§ **WORK REQUIRED**
Give back each line of the listing below that contains the string "oder".

§ **LISTED ENTRIES**

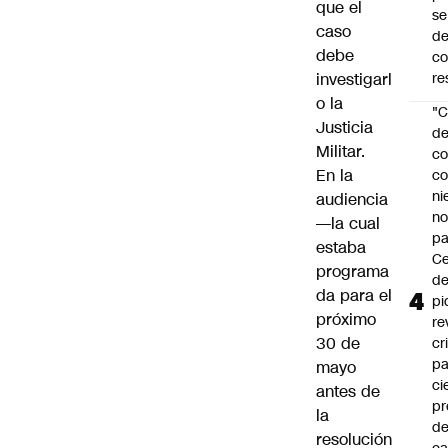
que el
se
caso
de
debe
c
investigarl
re
o la
"C
Justicia
d
Militar.
co
En la
co
ni
audiencia
n
—la cual
pa
estaba
Ce
programa
de
da para el
pi
próximo
re
30 de
cr
pa
mayo
ci
antes de
pr
la
d
resolución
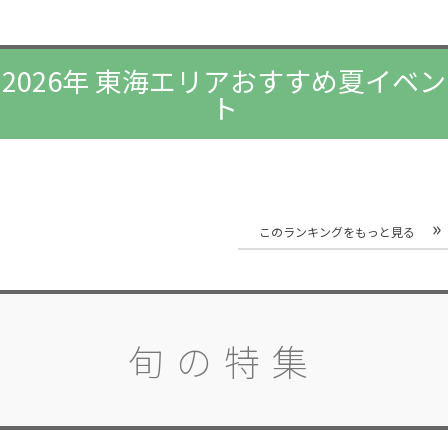
2026年 東海エリアおすすめ夏イベン
ト
このランキングをもっと見る
旬の特集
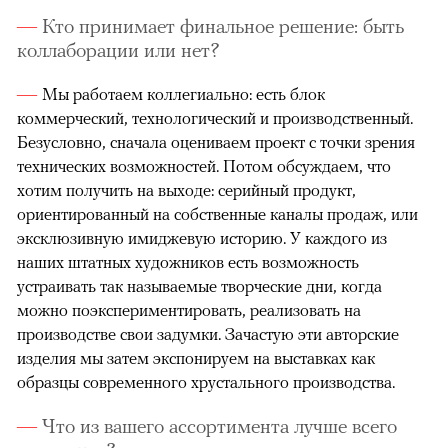
Кто принимает финальное решение: быть
коллаборации или нет?
Мы работаем коллегиально: есть блок
коммерческий, технологический и производственный.
Безусловно, сначала оцениваем проект с точки зрения
технических возможностей. Потом обсуждаем, что
хотим получить на выходе: серийный продукт,
ориентированный на собственные каналы продаж, или
эксклюзивную имиджевую историю. У каждого из
наших штатных художников есть возможность
устраивать так называемые творческие дни, когда
можно поэкспериментировать, реализовать на
производстве свои задумки. Зачастую эти авторские
изделия мы затем экспонируем на выставках как
образцы современного хрустального производства.
Что из вашего ассортимента лучше всего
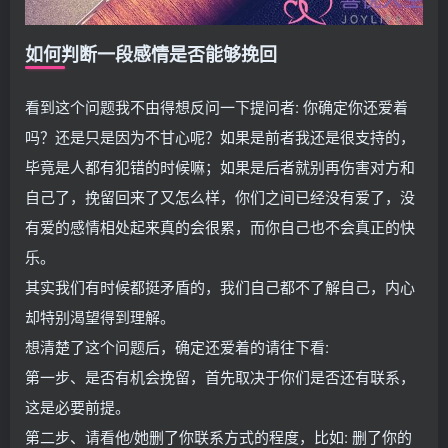
如何判断一段感情是否能够挽回
看到这个问题我不由得想反问一下提问者: 你确定你还爱着
吗？还是只是因为不甘心呢？如果是前者我还是很支持的，
毕竟是人都有犯错的时候嘛；如果是后者就别再伤害对方和
自己了，挽留回来了又怎么样，你们之间已经没有爱了，没
有爱的感情相处起来真的会很累，而你自己也不会真正的快
乐。
其实我们有时候都挺矛盾的，我们自己都不了解自己，内心
却特别渴望得到理解。
想清楚了这个问题后，确定还爱着的请往下看:
第一步、是否有机会挽留，首先取决于你们是否还有联系，
这是必要前提。
第二步、请看他/她删了你联系方式的程度，比如: 删了你的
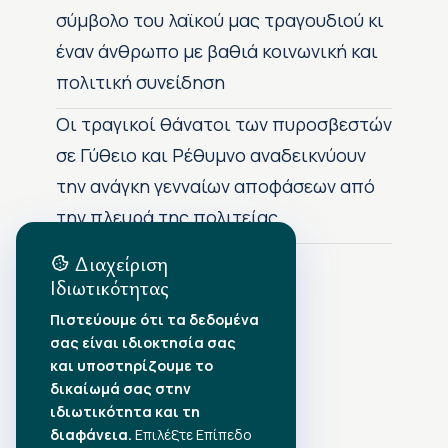
σύμβολο του λαϊκού μας τραγουδιού κι
έναν άνθρωπο με βαθιά κοινωνική και
πολιτική συνείδηση
Οι τραγικοί θάνατοι των πυροσβεστών
σε Γύθειο και Ρέθυμνο αναδεικνύουν
την ανάγκη γενναίων αποφάσεων από
την πλευρά της πολιτείας
Διαχείριση
Ιδιωτικότητας
Αρχείο Δημοσιεύσεων
Πιστεύουμε ότι τα δεδομένα
σας είναι ιδιοκτησία σας
Αύγουστος 2026
•
και υποστηρίζουμε το
Ιούλιος 2026
•
δικαίωμά σας στην
Ιούνιος 2026
•
ιδιωτικότητα και τη
Μάιος 2026
•
Απρίλιος 2026
•
διαφάνεια.
Επιλέξτε Επίπεδο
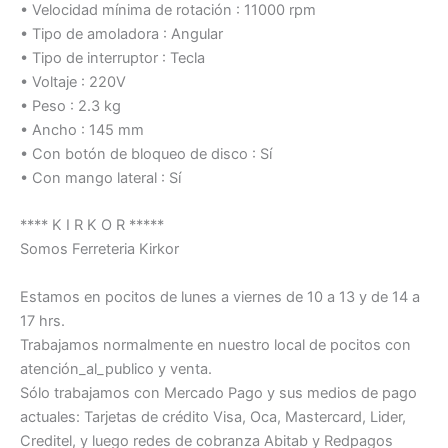
• Velocidad mínima de rotación : 11000 rpm
• Tipo de amoladora : Angular
• Tipo de interruptor : Tecla
• Voltaje : 220V
• Peso : 2.3 kg
• Ancho : 145 mm
• Con botón de bloqueo de disco : Sí
• Con mango lateral : Sí
**** K I R K O R *****
Somos Ferreteria Kirkor
Estamos en pocitos de lunes a viernes de 10 a 13 y de 14 a
17 hrs.
Trabajamos normalmente en nuestro local de pocitos con
atención_al_publico y venta.
Sólo trabajamos con Mercado Pago y sus medios de pago
actuales: Tarjetas de crédito Visa, Oca, Mastercard, Lider,
Creditel, y luego redes de cobranza Abitab y Redpagos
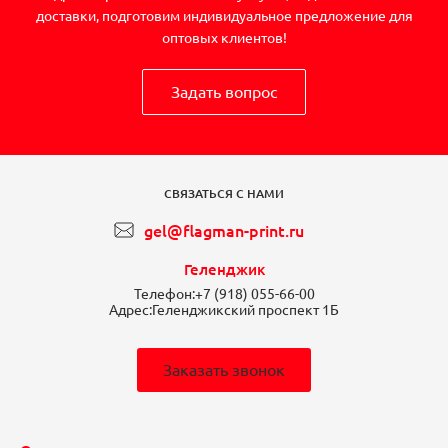
доставки, подготовим индивидуальное предложение для
оптовых клиентов!
Задать вопрос
СВЯЗАТЬСЯ С НАМИ
gel@flagman-print.ru
Геленджик
Телефон:
+7 (918) 055-66-00
Адрес:
Геленджикский проспект 1Б
Заказать звонок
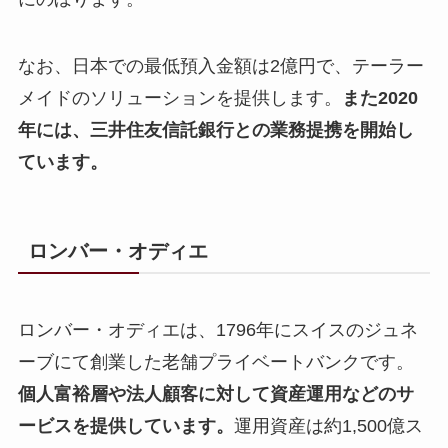
なお、日本での最低預入金額は2億円で、テーラー
メイドのソリューションを提供します。
また2020
年には、三井住友信託銀行との業務提携を開始し
ています。
ロンバー・オディエ
ロンバー・オディエは、1796年にスイスのジュネ
ーブにて創業した老舗プライベートバンクです。
個人富裕層や法人顧客に対して資産運用などのサ
ービスを提供しています。
運用資産は約1,500億ス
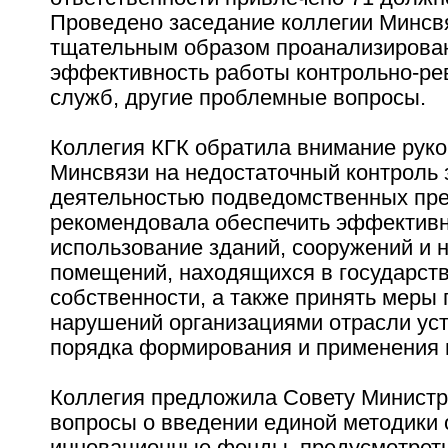
Проведено заседание коллегии Минсвя
тщательным образом проанализирова
эффективность работы контрольно-ре
служб, другие проблемные вопросы.
Коллегия КГК обратила внимание рук
Минсвязи на недостаточный контроль 
деятельностью подведомственных пре
рекомендовала обеспечить эффектив
использование зданий, сооружений и
помещений, находящихся в государст
собственности, а также принять меры
нарушений организациями отрасли ус
порядка формирования и применения 
Коллегия предложила Совету Министр
вопросы о введении единой методики 
инновационные фонды, предусмотрет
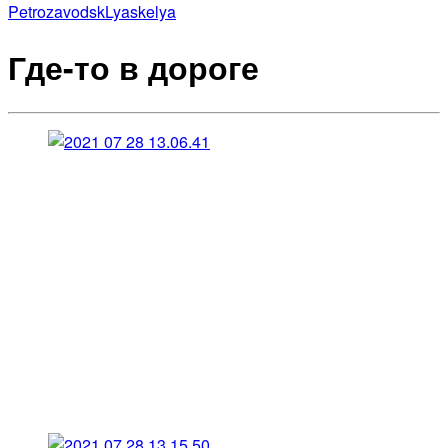
Petrozavodsk
Lyaskelya
Где-то в дороге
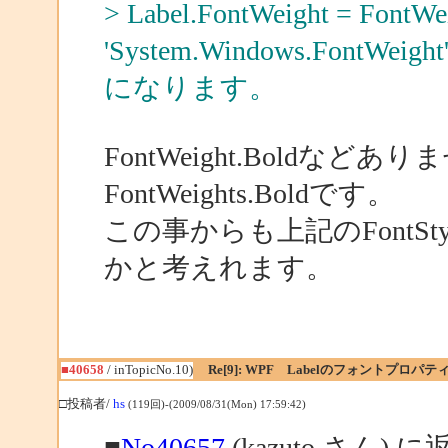
> Label.FontWeight = Fon
'System.Windows.Fo
になります。
FontWeight.Boldなどあ
FontWeights.Boldです。
この事からも上記のFontStyles.
かと考えれます。
■40658
/ inTopicNo.10)
Re[9]: WPF Labelのフォントプロパ
□投稿者/
hs
(119回)-(2009/08/31(Mon) 17:59:42)
■
No40657
(kazuto さん) に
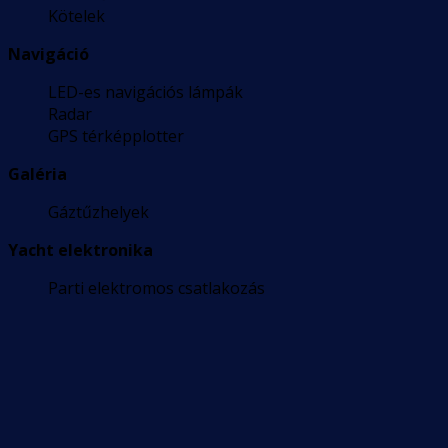
Kötelek
Navigáció
LED-es navigációs lámpák
Radar
GPS térképplotter
Galéria
Gáztűzhelyek
Yacht elektronika
Parti elektromos csatlakozás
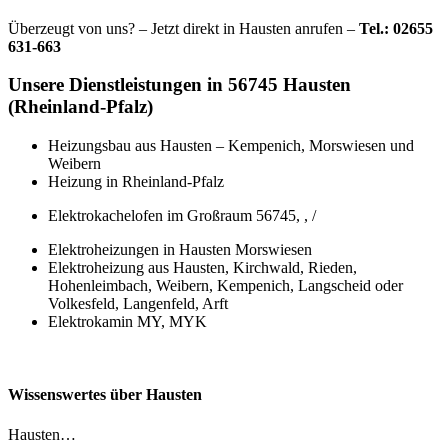
Überzeugt von uns? – Jetzt direkt in Hausten anrufen –
Tel.: 02655
631-663
Unsere Dienstleistungen in 56745 Hausten
(Rheinland-Pfalz)
Heizungsbau aus Hausten – Kempenich, Morswiesen und
Weibern
Heizung in Rheinland-Pfalz
Elektrokachelofen im Großraum 56745, , /
Elektroheizungen in Hausten Morswiesen
Elektroheizung aus Hausten, Kirchwald, Rieden,
Hohenleimbach, Weibern, Kempenich, Langscheid oder
Volkesfeld, Langenfeld, Arft
Elektrokamin MY, MYK
Wissenswertes über Hausten
Hausten…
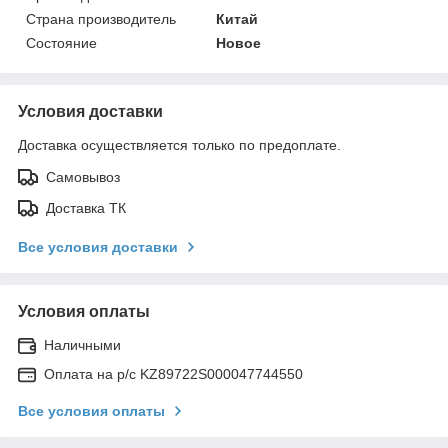
Страна производитель
Китай
Состояние
Новое
Условия доставки
Доставка осуществляется только по предоплате.
Самовывоз
Доставка ТК
Все условия доставки
Условия оплаты
Наличными
Оплата на р/с KZ89722S000047744550
Все условия оплаты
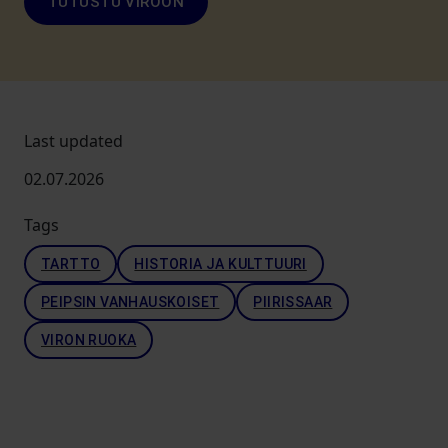
TUTUSTU VIROON
Last updated
02.07.2026
Tags
TARTTO
HISTORIA JA KULTTUURI
PEIPSIN VANHAUSKOISET
PIIRISSAAR
VIRON RUOKA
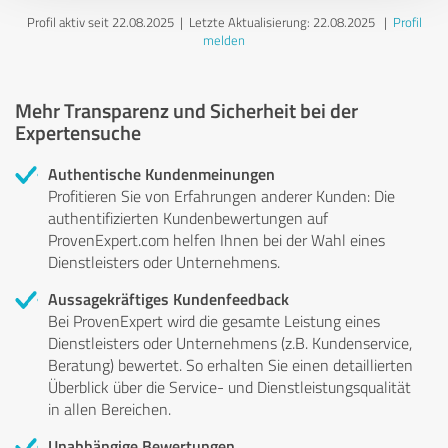
Profil aktiv seit 22.08.2025 |
Letzte Aktualisierung: 22.08.2025
|
Profil
melden
Mehr Transparenz und Sicherheit bei der
Expertensuche
Authentische Kundenmeinungen
Profitieren Sie von Erfahrungen anderer Kunden: Die
authentifizierten Kundenbewertungen auf
ProvenExpert.com helfen Ihnen bei der Wahl eines
Dienstleisters oder Unternehmens.
Aussagekräftiges Kundenfeedback
Bei ProvenExpert wird die gesamte Leistung eines
Dienstleisters oder Unternehmens (z.B. Kundenservice,
Beratung) bewertet. So erhalten Sie einen detaillierten
Überblick über die Service- und Dienstleistungsqualität
in allen Bereichen.
Unabhängige Bewertungen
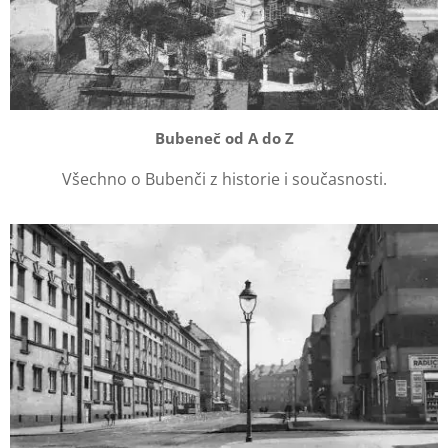
Bubeneč od A do Z
Všechno o Bubenči z historie i současnosti.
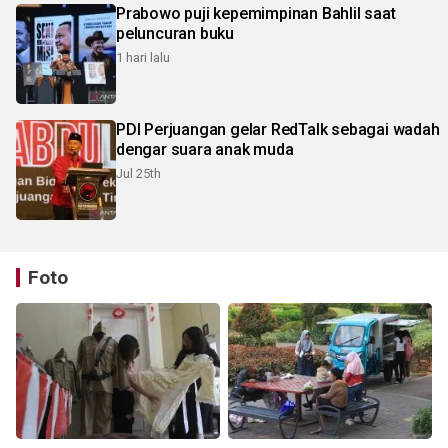
Prabowo puji kepemimpinan Bahlil saat
peluncuran buku
1 hari lalu
PDI Perjuangan gelar RedTalk sebagai wadah
dengar suara anak muda
Jul 25th
Foto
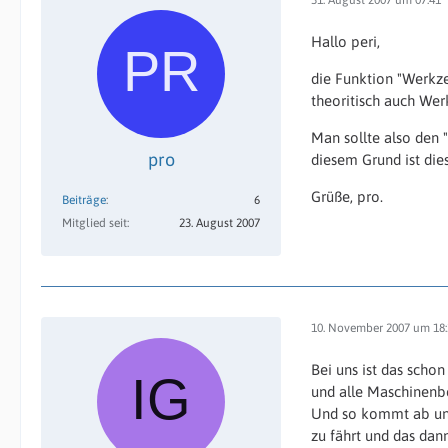
Hallo peri,
die Funktion "Werkze
theoritisch auch We
Man sollte also den 
pro
diesem Grund ist die
Grüße, pro.
Beiträge
6
Mitglied seit
23. August 2007
10. November 2007 um 18:
Bei uns ist das scho
und alle Maschinenbe
Und so kommt ab und
zu fährt und das dan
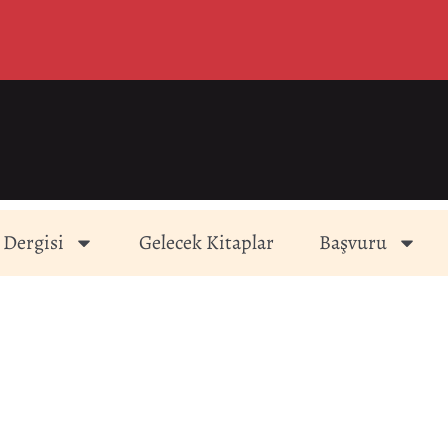
 Dergisi
Gelecek Kitaplar
Başvuru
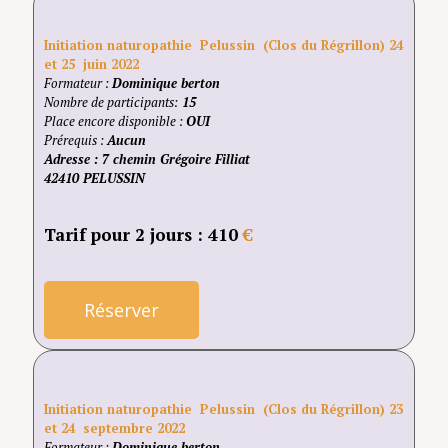
Initiation naturopathie Pelussin (Clos du Régrillon) 24
et 25 juin 2022
Formateur :
Dominique berton
Nombre de participants:
15
Place encore disponible :
OUI
Prérequis :
Aucun
Adresse
: 7 chemin Grégoire Filliat
42410 PELUSSIN
Tarif pour 2 jours : 410
€
Réserver
Initiation naturopathie Pelussin (Clos du Régrillon) 23
et 24 septembre 2022
Formateur :
Dominique berton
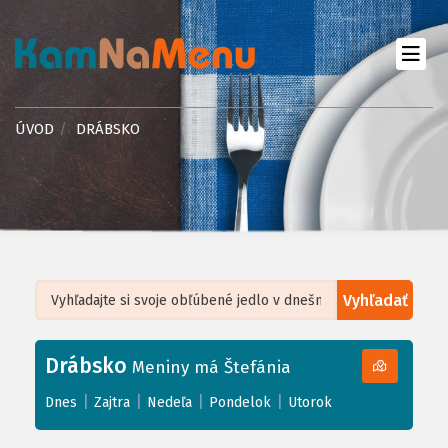
ÚVOD
DRÁBSKO
Vyhľadať
Leaflet
| ©
OpenStreetMap
, Tiles courtesy of
Humanitarian OpenStreetMap
Team
Drábsko
+
Meniny má Štefánia
−
|
|
|
|
Dnes
Zajtra
Nedeľa
Pondelok
Utorok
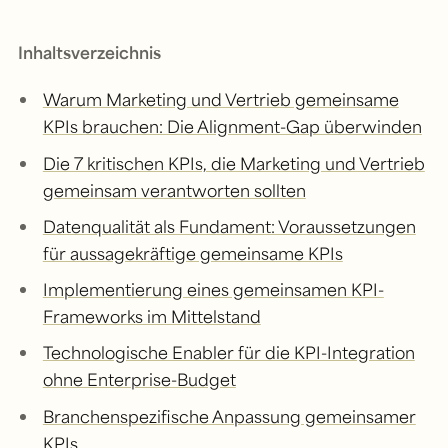
Inhaltsverzeichnis
Warum Marketing und Vertrieb gemeinsame
KPIs brauchen: Die Alignment-Gap überwinden
Die 7 kritischen KPIs, die Marketing und Vertrieb
gemeinsam verantworten sollten
Datenqualität als Fundament: Voraussetzungen
für aussagekräftige gemeinsame KPIs
Implementierung eines gemeinsamen KPI-
Frameworks im Mittelstand
Technologische Enabler für die KPI-Integration
ohne Enterprise-Budget
Branchenspezifische Anpassung gemeinsamer
KPIs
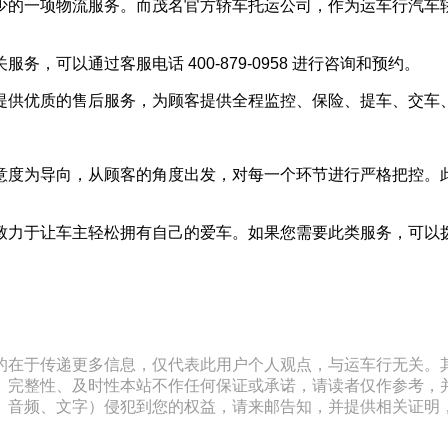
少的一项物流服务。而茂名官方轿车托运公司，作为运车行汽车
可以通过客服电话 400-879-0958 进行咨询和预约。
提供优质的售后服务，为顾客提供全程监控、保险、提车、交车
意度为导向，从顾客的角度出发，对每一个环节进行严格把控。
于让车主轻松拥有自己的爱车。如果您需要此类服务，可以拨打客服热
的在于传递更多信息，仅代表此用户个人观点，与运车行无关。
、完整性、及时性本站不作任何保证或承诺，请读者仅作参考，
文字）侵犯到您的权益，请来邮告知，并提供相关证明，经本平台核实后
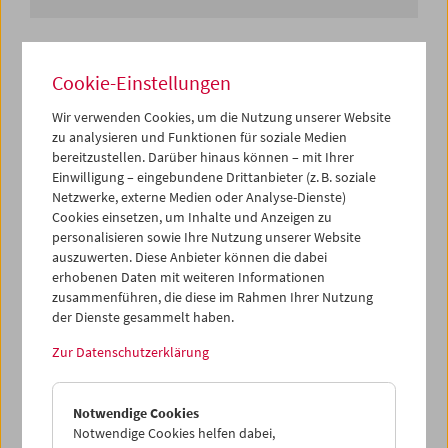
Es ist die Liebe zum Kino wie die zum Detail, mit der
Episoden aus dem Leben der Familie Herzstark zu einem
Cookie-Einstellungen
aufwendig gestalteten Filmjournal zusammengeführt
werden. Das Filmlogo – ein Herz, platziert auf zwei
Wir verwenden Cookies, um die Nutzung unserer Website
Filmrollen – verweist auf die Ambitionen von Vater
zu analysieren und Funktionen für soziale Medien
Herzstark, der sich im hohen Alter seinen Traum erfüllte
bereitzustellen. Darüber hinaus können – mit Ihrer
und sich ein Kino im Prater kaufte. Sein Sohn Ernst –
Einwilligung – eingebundene Drittanbieter (z. B. soziale
mehrmaliger Staatsmeister im Tontaubenschießen – hält
Netzwerke, externe Medien oder Analyse-Dienste)
hier im 9,5-mm-Format das sportive Leben einer
Cookies einsetzen, um Inhalte und Anzeigen zu
personalisieren sowie Ihre Nutzung unserer Website
großbürgerlichen Familie (zwischen 1934–1936) in Form
auszuwerten. Diese Anbieter können die dabei
einer Travestie der Welt der Wochenschauen fest.
erhobenen Daten mit weiteren Informationen
zusammenführen, die diese im Rahmen Ihrer Nutzung
Die ausgewählte Passage zeigt die Wiener Industriellen-
der Dienste gesammelt haben.
Familie ("Rechenmaschinenwerk Austria") in der Freizeit:
Rodeln am Roten Berg, eine Motorbootfahrt am
Zur Datenschutzerklärung
Wörthersee, eine Vergnügungstour im Sportwagen auf
der einst populären Rennstrecke des Riederbergs. Die
Inserts der Schlusssequenz kündigen die Vorführung
Notwendige Cookies
eines "neuen, angeblich in Preis und Leistung epochalen
Notwendige Cookies helfen dabei,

§ **SOLUTION TO THIS TASK**
Hohenleimbach, Weibern, Kempenich, Langscheid oder
Dienstleisters oder Unternehmens.
Dienstleisters oder Unternehmens (z.B. Kundenservice,
Netzwerke, externe Medien oder Analyse-Dienste)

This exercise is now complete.